(Data records)
- - - -

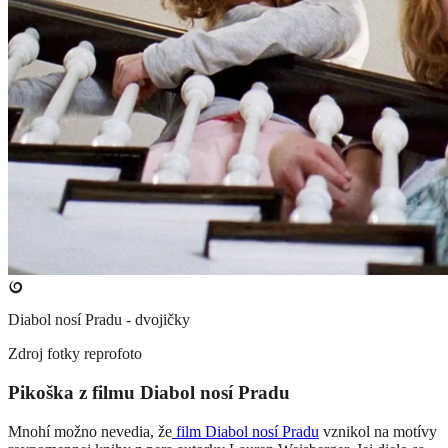
Diabol nosí Pradu - dvojičky
Zdroj fotky
reprofoto
Pikoška z filmu Diabol nosí Pradu
Mnohí možno nevedia, že
film Diabol nosí Pradu
vznikol na motívy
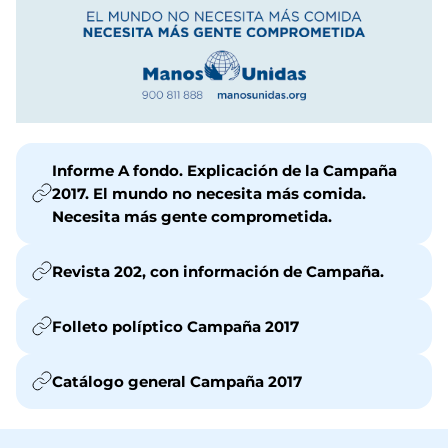
Informe A fondo. Explicación de la Campaña
2017. El mundo no necesita más comida.
Necesita más gente comprometida.
Revista 202, con información de Campaña.
Folleto políptico Campaña 2017
Catálogo general Campaña 2017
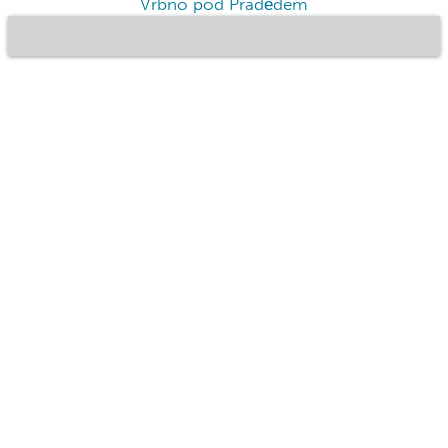
Vrbno pod Pradědem
©2020 Bluepillow, Inc.
Inserisci la tua struttura
Chi Siamo
Privacy
Termini del servizio
FAQ
Rassegna stampa
Blog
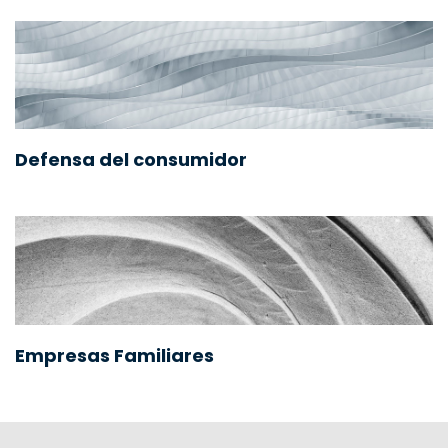
Defensa del consumidor
Empresas Familiares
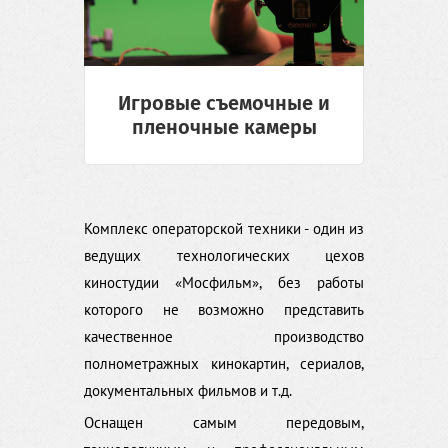
Игровые съемочные и
пленочные камеры
Комплекс операторской техники - один из
ведущих технологических цехов
киностудии «Мосфильм», без работы
которого не возможно представить
качественное производство
полнометражных кинокартин, сериалов,
документальных фильмов и т.д.
Оснащен самым передовым,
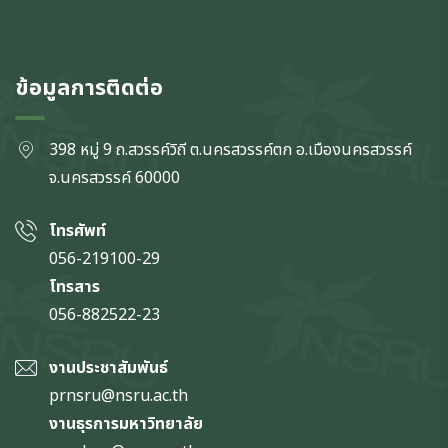
ข้อมูลการติดต่อ
398 หมู่ 9 ถ.สวรรค์วิถี ต.นครสวรรค์ตก
อ.เมืองนครสวรรค์
จ.นครสวรรค์
60000
โทรศัพท์
056-219100-29
โทรสาร
056-882522-23
งานประชาสัมพันธ์
prnsru@nsru.ac.th
งานธุรการมหาวิทยาลัย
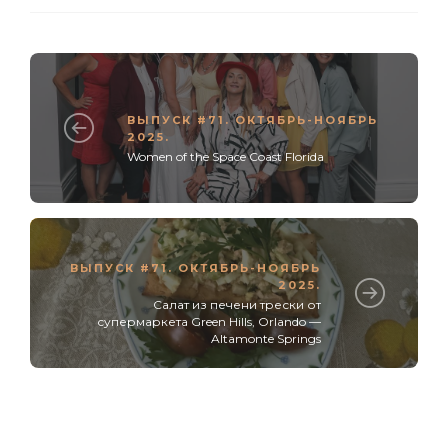
ВЫПУСК #71. ОКТЯБРЬ-НОЯБРЬ
2025.
Women of the Space Coast Florida
ВЫПУСК #71. ОКТЯБРЬ-НОЯБРЬ
2025.
Салат из печени трески от
супермаркета Green Hills, Orlando —
Altamonte Springs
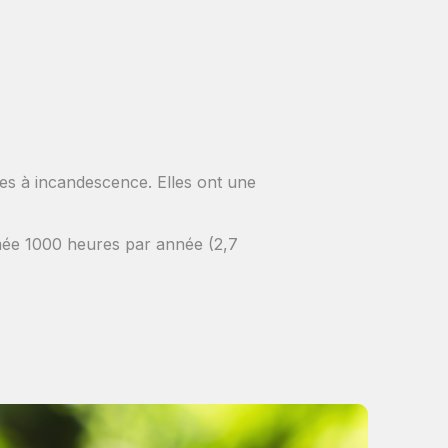
es à incandescence. Elles ont une
mée 1000 heures par année (2,7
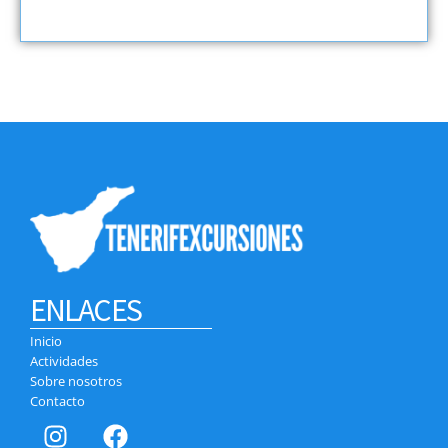
ENLACES
Inicio
Actividades
Sobre nosotros
Contacto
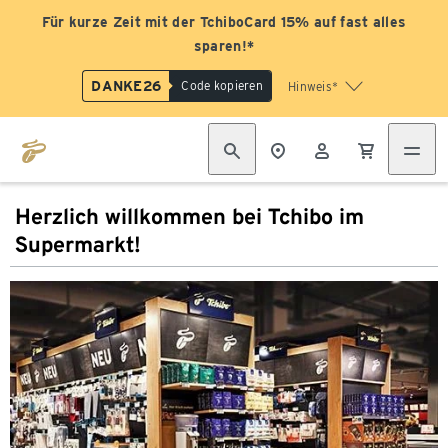
Für kurze Zeit mit der TchiboCard 15% auf fast alles
sparen!*
DANKE26
Code kopieren
Hinweis*
Herzlich willkommen bei Tchibo im
Supermarkt!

- - - -

Your assignment -
Extract every line above containing the word "nosí".

Expected answer -
Diabol nosí Pradu - dvojičky
Pikoška z filmu Diabol nosí Pradu
film Diabol nosí Pradu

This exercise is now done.